3 Days to Kill manages to have some decent action sequences and a few laughs, but the film is a misfire for Kevin Costner and director McG.
Written by Luc Besson and Adi Hasak, the film sees Costner joined by a talented cast including Amber Heard, Hailee Steinfeld, Connie Nielsen, Richard Sammel, and Eriq Ebouaney.
Opening with a great action sequence, the audience is introduced to veteran CIA agent Ethan Renner (Costner) on a mission to take down the Albino (Tómas Lemarquis) who works for the arms dealer known as the Wolf (Richard Sammel).
The Albino is in town to sell a dirty bomb to some terrorist and it is up to Renner and his team to stop them. Renner is also dealing with a bad cold (which turns out to be terminal brain cancer) and has to step away from the mission to call his daughter Zoey (Steinfeld) and wish her happy birthday. The mission goes from bad to worse with Albino on the run, and Ethan retired from the company due to his cancer.

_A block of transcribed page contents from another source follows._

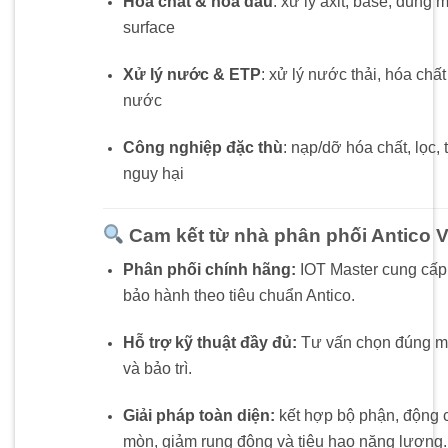
Hóa chất & hóa dầu
: xử lý axit, base, dung 
surface
Xử lý nước & ETP
: xử lý nước thải, hóa chấ
nước
Công nghiệp đặc thù
: nạp/dỡ hóa chất, lọc,
nguy hại
Cam kết từ nhà phân phối Antico 
Phân phối chính hãng:
IOT Master cung cấp
bảo hành theo tiêu chuẩn Antico.
Hỗ trợ kỹ thuật đầy đủ:
Tư vấn chọn đúng mo
và bảo trì.
Giải pháp toàn diện:
kết hợp bộ phận, động 
mòn, giảm rung động và tiêu hao năng lượng.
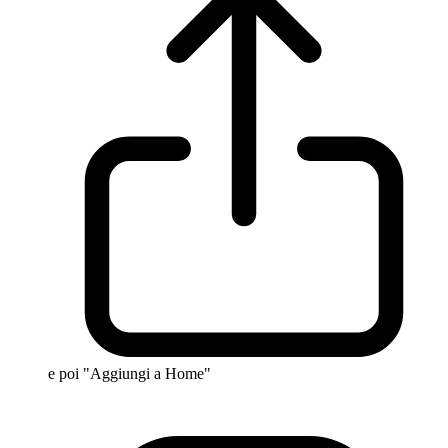
e poi "Aggiungi a Home"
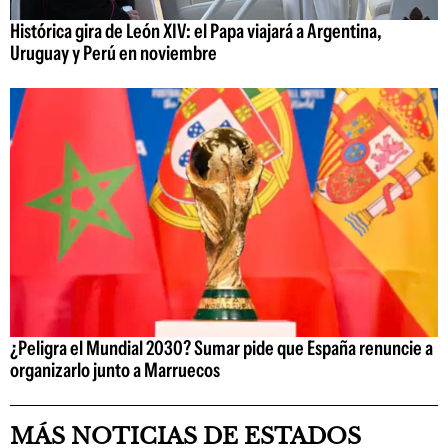
Histórica gira de León XIV: el Papa viajará a Argentina,
Uruguay y Perú en noviembre
¿Peligra el Mundial 2030? Sumar pide que España renuncie a
organizarlo junto a Marruecos
MÁS NOTICIAS DE ESTADOS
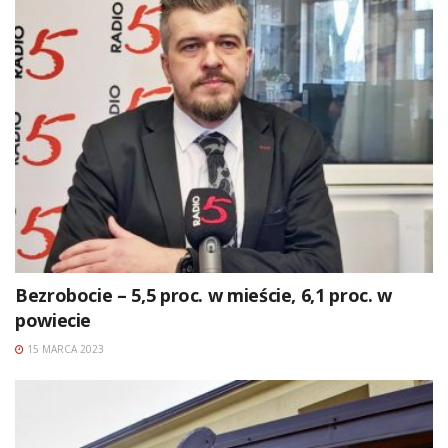
Bezrobocie – 5,5 proc. w mieście, 6,1 proc. w
powiecie
15 MARCA 2023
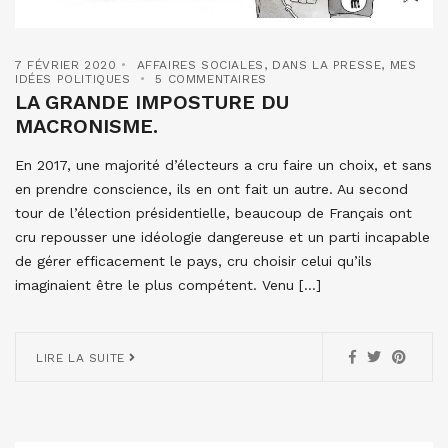
7 FÉVRIER 2020
AFFAIRES SOCIALES
,
DANS LA PRESSE
,
MES
IDÉES POLITIQUES
5 COMMENTAIRES
LA GRANDE IMPOSTURE DU
MACRONISME.
En 2017, une majorité d’électeurs a cru faire un choix, et sans
en prendre conscience, ils en ont fait un autre. Au second
tour de l’élection présidentielle, beaucoup de Français ont
cru repousser une idéologie dangereuse et un parti incapable
de gérer efficacement le pays, cru choisir celui qu’ils
imaginaient être le plus compétent. Venu […]
LIRE LA SUITE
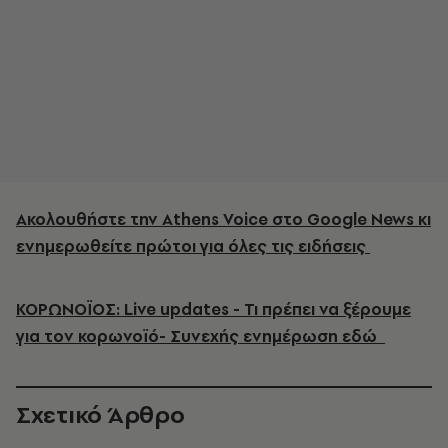
Ακολουθήστε την Athens Voice στο Google News κι
ενημερωθείτε πρώτοι για όλες τις ειδήσεις
ΚΟΡΩΝΟΪΟΣ: Live updates - Τι πρέπει να ξέρουμε
για τον κορωνοϊό- Συνεχής ενημέρωση εδώ
Σχετικό Άρθρο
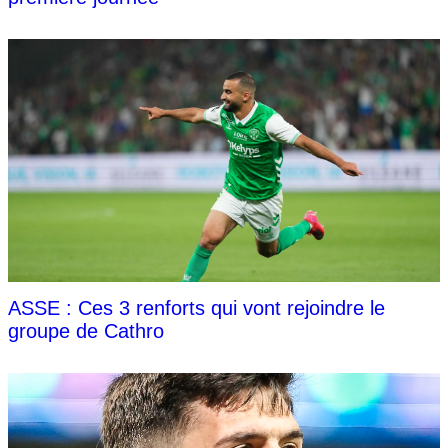
ASSE : Ces 3 renforts qui vont rejoindre le
groupe de Cathro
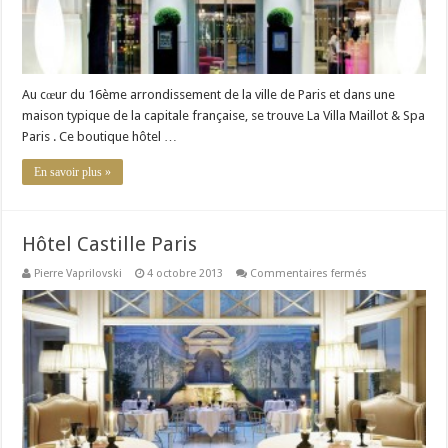
Au cœur du 16ème arrondissement de la ville de Paris et dans une
maison typique de la capitale française, se trouve La Villa Maillot & Spa
Paris . Ce boutique hôtel …
En savoir plus »
Hôtel Castille Paris
sur
Pierre Vaprilovski
4 octobre 2013
Commentaires fermés
Hôtel
Castille
Paris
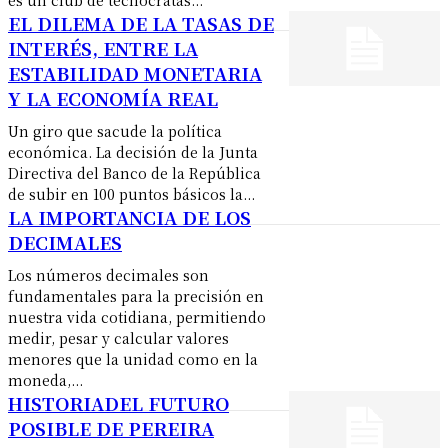
EL DILEMA DE LA TASAS DE
INTERÉS, ENTRE LA
ESTABILIDAD MONETARIA
Y LA ECONOMÍA REAL
Un giro que sacude la política
económica. La decisión de la Junta
Directiva del Banco de la República
de subir en 100 puntos básicos la...
LA IMPORTANCIA DE LOS
DECIMALES
Los números decimales son
fundamentales para la precisión en
nuestra vida cotidiana, permitiendo
medir, pesar y calcular valores
menores que la unidad como en la
moneda,...
HISTORIADEL FUTURO
POSIBLE DE PEREIRA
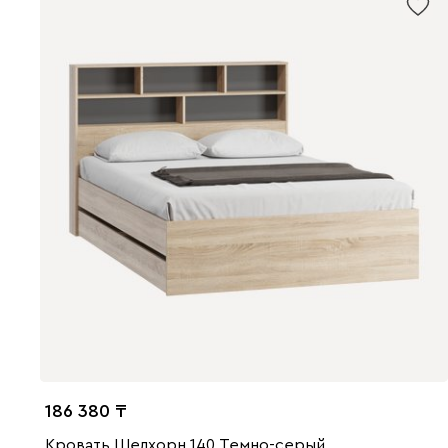
186 380
Кровать Шелхорн 140 Темно-серый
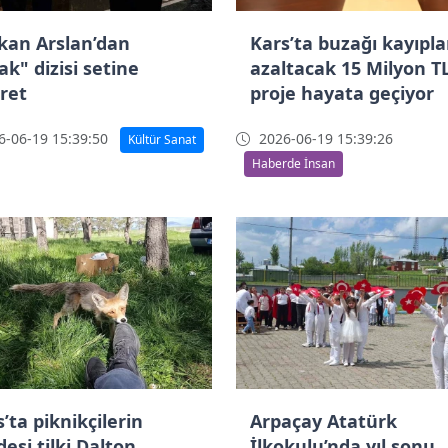
kan Arslan’dan
Kars’ta buzağı kayıpla
ak" dizisi setine
azaltacak 15 Milyon TL
aret
proje hayata geçiyor
-06-19 15:39:50
2026-06-19 15:39:26
Kültür Sanat
Haberde İnsan
’ta piknikçilerin
Arpaçay Atatürk
esi tilki Dalton
İlkokulu’nda yıl sonu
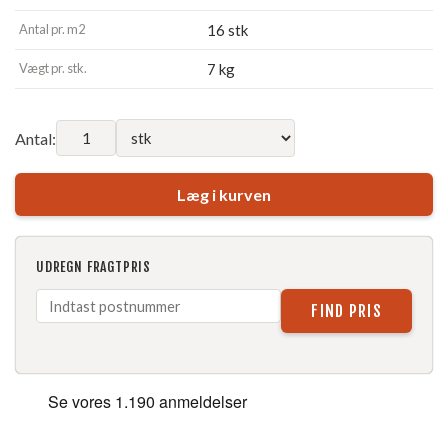
Antal pr. m2
16 stk
Vægt pr. stk.
7 kg
Antal:
Læg i kurven
UDREGN FRAGTPRIS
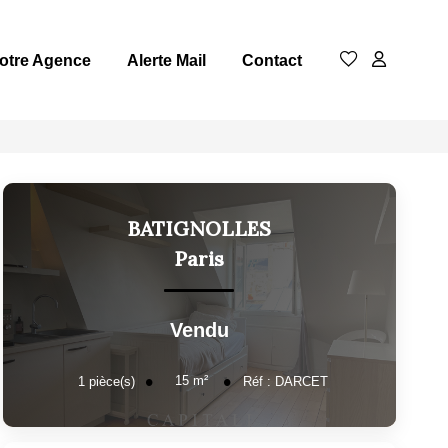
otre Agence
Alerte Mail
Contact
BATIGNOLLES
Paris
Vendu
15
m²
1
pièce(s)
Réf :
DARCET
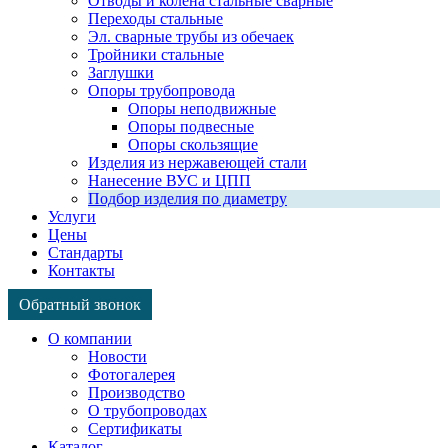
Отводы и колена стальные сварные
Переходы стальные
Эл. сварные трубы из обечаек
Тройники стальные
Заглушки
Опоры трубопровода
Опоры неподвижные
Опоры подвесные
Опоры скользящие
Изделия из нержавеющей стали
Нанесение ВУС и ЦПП
Подбор изделия по диаметру
Услуги
Цены
Стандарты
Контакты
Обратный звонок
Страница
Страница
Страница
О компании
WhatsApp
Telegram
Viber
Новости
открывается
открывается
открывается
Фотогалерея
в
в
в
Производство
новом
новом
новом
О трубопроводах
окне
окне
окне
Сертификаты
Каталог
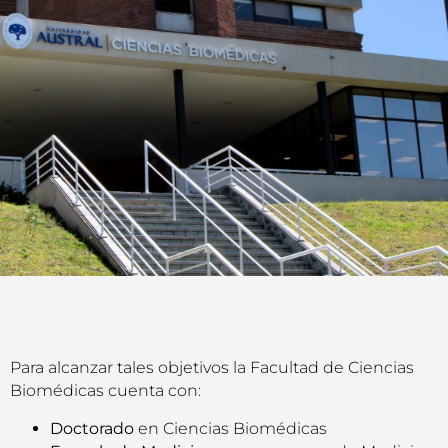
Para alcanzar tales objetivos la Facultad de Ciencias
Biomédicas cuenta con:
Doctorado
en Ciencias Biomédicas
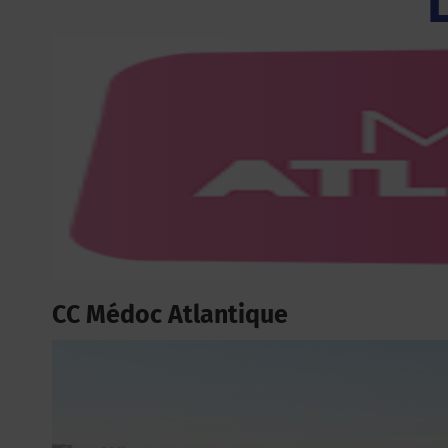
CC Médoc Atlantique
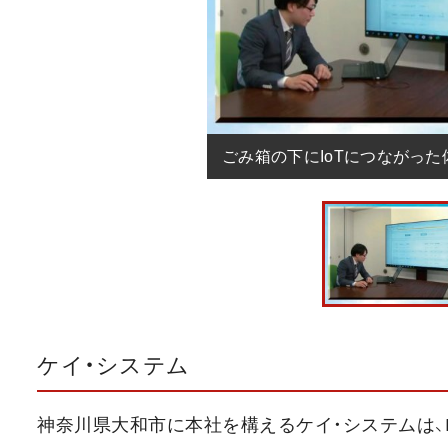
ごみ箱の下にIoTにつながっ
ケイ・システム
神奈川県大和市に本社を構えるケイ・システムは、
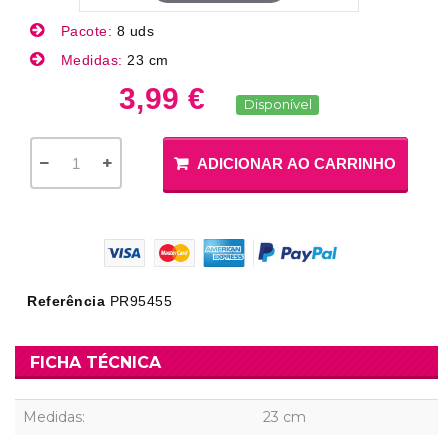
Pacote:
8 uds
Medidas:
23 cm
3,99 €
Disponível
ADICIONAR AO CARRINHO
Referência
PR95455
FICHA TÉCNICA
Medidas:
23 cm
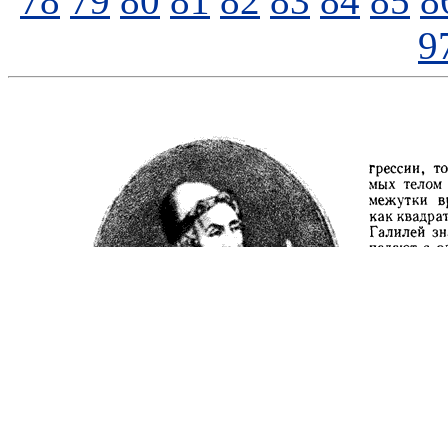
78
79
80
81
82
83
84
85
8
9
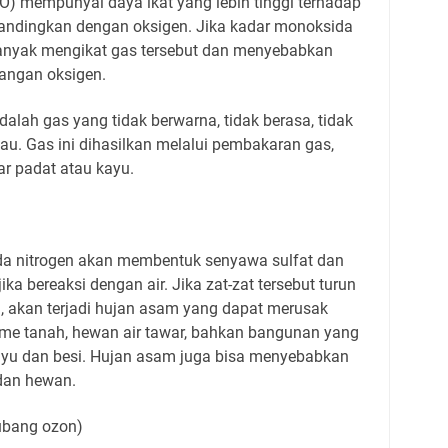
) mempunyai daya ikat yang lebih tinggi terhadap
bandingkan dengan oksigen. Jika kadar monoksida
 banyak mengikat gas tersebut dan menyebabkan
rangan oksigen.
lah gas yang tidak berwarna, tidak berasa, tidak
bau. Gas ini dihasilkan melalui pembakaran gas,
ar padat atau kayu.
da nitrogen akan membentuk senyawa sulfat dan
jika bereaksi dengan air. Jika zat-zat tersebut turun
, akan terjadi hujan asam yang dapat merusak
me tanah, hewan air tawar, bahkan bangunan yang
yu dan besi. Hujan asam juga bisa menyebabkan
dan hewan.
lubang ozon)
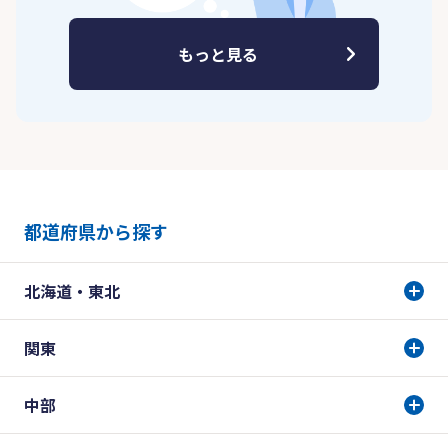
もっと見る
都道府県から探す
北海道・東北
関東
中部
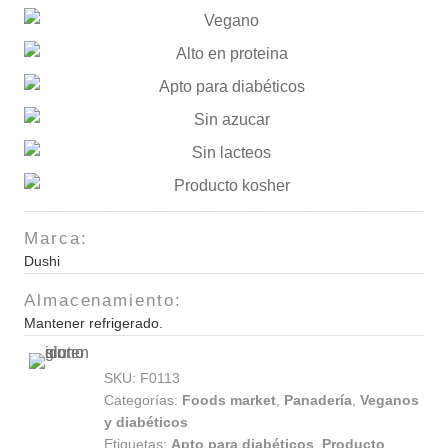
und
cantidad
Marca:
Dushi
Almacenamiento:
Mantener refrigerado.
SKU:
F0113
Categorías:
Foods market
,
Panadería
,
Veganos
y diabéticos
Etiquetas:
Apto para diabéticos
,
Producto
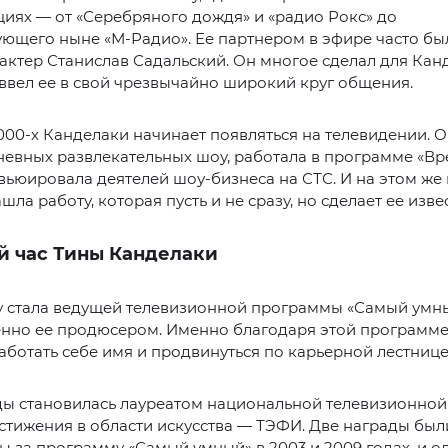
иях — от «Серебряного дождя» и «радио Рокс» до
ющего ныне «М-Радио». Ее партнером в эфире часто бы
актер Станислав Садальский. Он многое сделал для Канд
ввел ее в свой чрезвычайно широкий круг общения.
000-х Канделаки начинает появляться на телевидении. 
евных развлекательных шоу, работала в программе «Вр
вьюировала деятелей шоу-бизнеса на СТС. И на этом же
шла работу, которая пусть и не сразу, но сделает ее изве
й час Тины Канделаки
ду стала ведущей телевизионной программы «Самый умн
нно ее продюсером. Именно благодаря этой программе
аботать себе имя и продвинуться по карьерной лестнице
ды становилась лауреатом национальной телевизионной
тижения в области искусства — ТЭФИ. Две награды был
 за программу «Самый умный» в 2003 и 2009 годах, и о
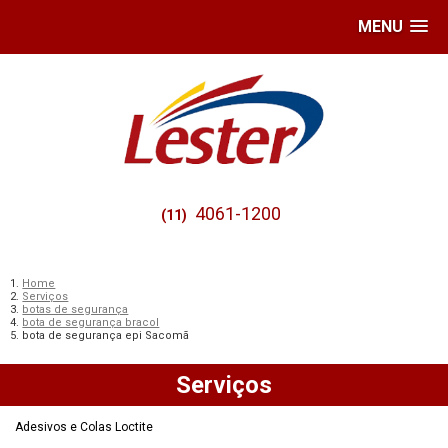
MENU
4061-1200
(11)
Home
Serviços
botas de segurança
bota de segurança bracol
bota de segurança epi Sacomã
Serviços
Adesivos e Colas Loctite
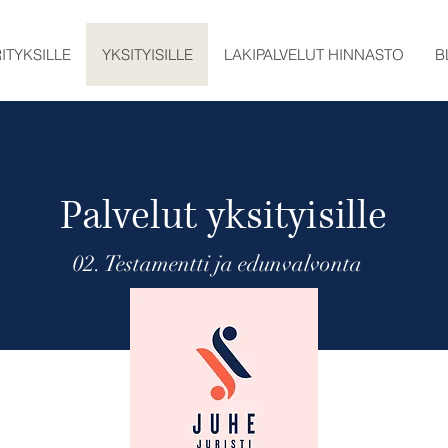
ITYKSILLE
YKSITYISILLE
LAKIPALVELUT HINNASTO
B
Palvelut yksityisille
02. Testamentti ja edunvalvonta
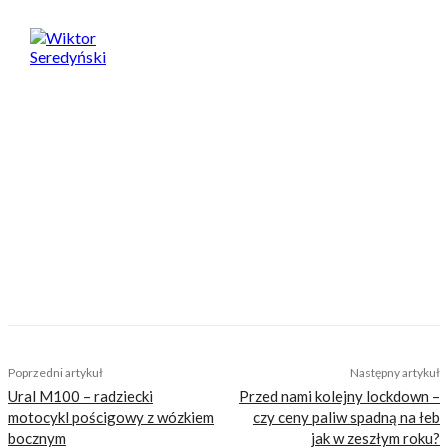
Wiktor Seredyński
Od najmłodszych lat jest miłośnikiem dwóch
kółek, a co lepsze, początkowo zamiast za
dziewczynami, oglądał się za przejeżdżającymi
motocyklami. Ta choroba została mu po dziś
dzień i nie ma ochoty się z niej leczyć. Fan
garażowych posiedzeń i dłubania przy
motocyklach przy akompaniamencie Dire
Straits. Po godzinach amatorsko toruje i często
podróżuje motocyklem, szczególnie upodobał
sobie wyjazdy pod namiot. Zapalony fan
MotoGP i Marqueza. Plany na przyszłość wiąże
z motocyklami – i prywatnie, i w pracy.
TAGS
JL99 X
jorge lorenzo
super soco
super soco JL99 X
Poprzedni artykuł
Następny artykuł
Ural M100 – radziecki
Przed nami kolejny lockdown –
motocykl pościgowy z wózkiem
czy ceny paliw spadną na łeb
bocznym
jak w zeszłym roku?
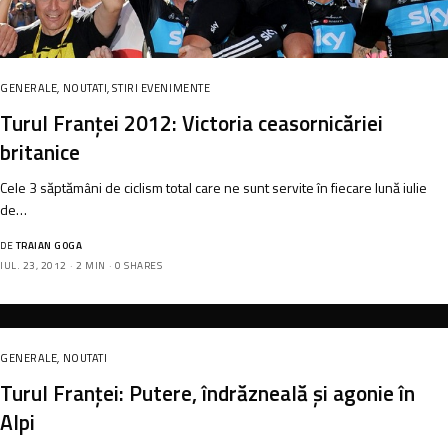
GENERALE
,
NOUTATI
,
STIRI EVENIMENTE
Turul Franței 2012: Victoria ceasornicăriei
britanice
Cele 3 săptămâni de ciclism total care ne sunt servite în fiecare lună iulie
de…
DE
TRAIAN GOGA
IUL. 23, 2012
2 MIN
0 SHARES
GENERALE
,
NOUTATI
Turul Franței: Putere, îndrăzneală și agonie în
Alpi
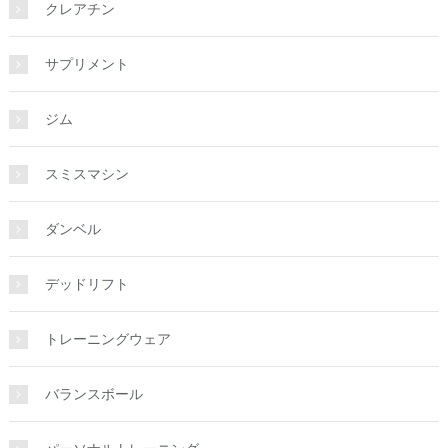
クレアチン
サプリメント
ジム
スミスマシン
ダンベル
デッドリフト
トレーニングウェア
バランスボール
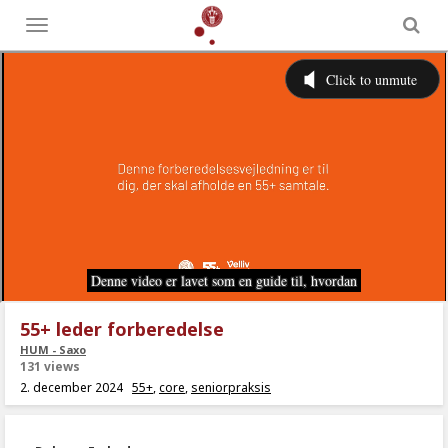
Toggle
menu
55+ leder forberedelse
HUM - Saxo
131 views
2. december 2024
55+
,
core
,
seniorpraksis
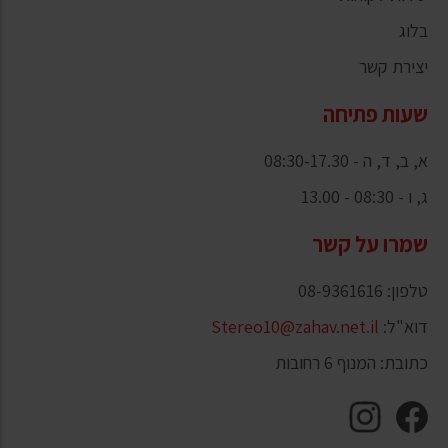
בלוג
יצירת קשר
שעות פתיחה
א, ב, ד, ה - 08:30-17.30
ג, ו - 08:30 - 13.00
שמרו על קשר
טלפון: 08-9361616
דוא"ל:
Stereo10@zahav.net.il
כתובת: המנוף 6 רחובות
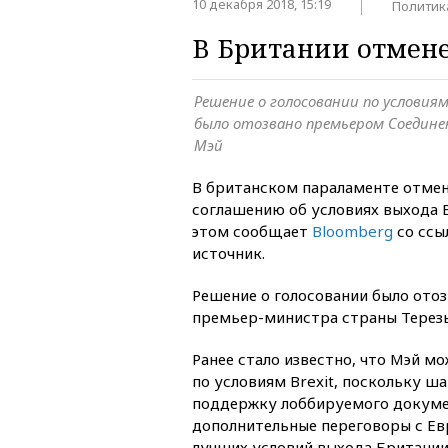
10 декабря 2018, 15:19
Политик
В Британии отмене
Решение о голосовании по условия
было отозвано премьером Соедине
Мэй
В британском параламенте отмен
соглашению об условиях выхода В
этом сообщает
Bloomberg
со ссы
источник.
Решение о голосовании было ото
премьер-министра страны Терезы
Ранее стало известно, что Мэй м
по условиям Brexit, поскольку ш
поддержку лоббируемого докуме
дополнительные переговоры с Е
лучших условий выхода Британии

Deciding to spend as much time as he has left with his daughter, Ethan returns to Paris and promises his ex-wife (Nielsen) he is done with the company. He even volunteers to take care of his estranged daughter while his ex-wife goes to London. His retirement is put on hold when the mysterious Vivi Delay (Heard) shows up to tell Ethan he has been reactivated to kill the Wolf. As an incentive, she offers Ethan an experimental drug that can help extend the time he has left to live. Her only requirement is Ethan kill a few people along the way.
The rest of the film sees Ethan trying to juggle his time with his daughter with the needs of the company. There is a side story with a family of squatters in Ethan’s apartment that adds some character to Ethan, but not much.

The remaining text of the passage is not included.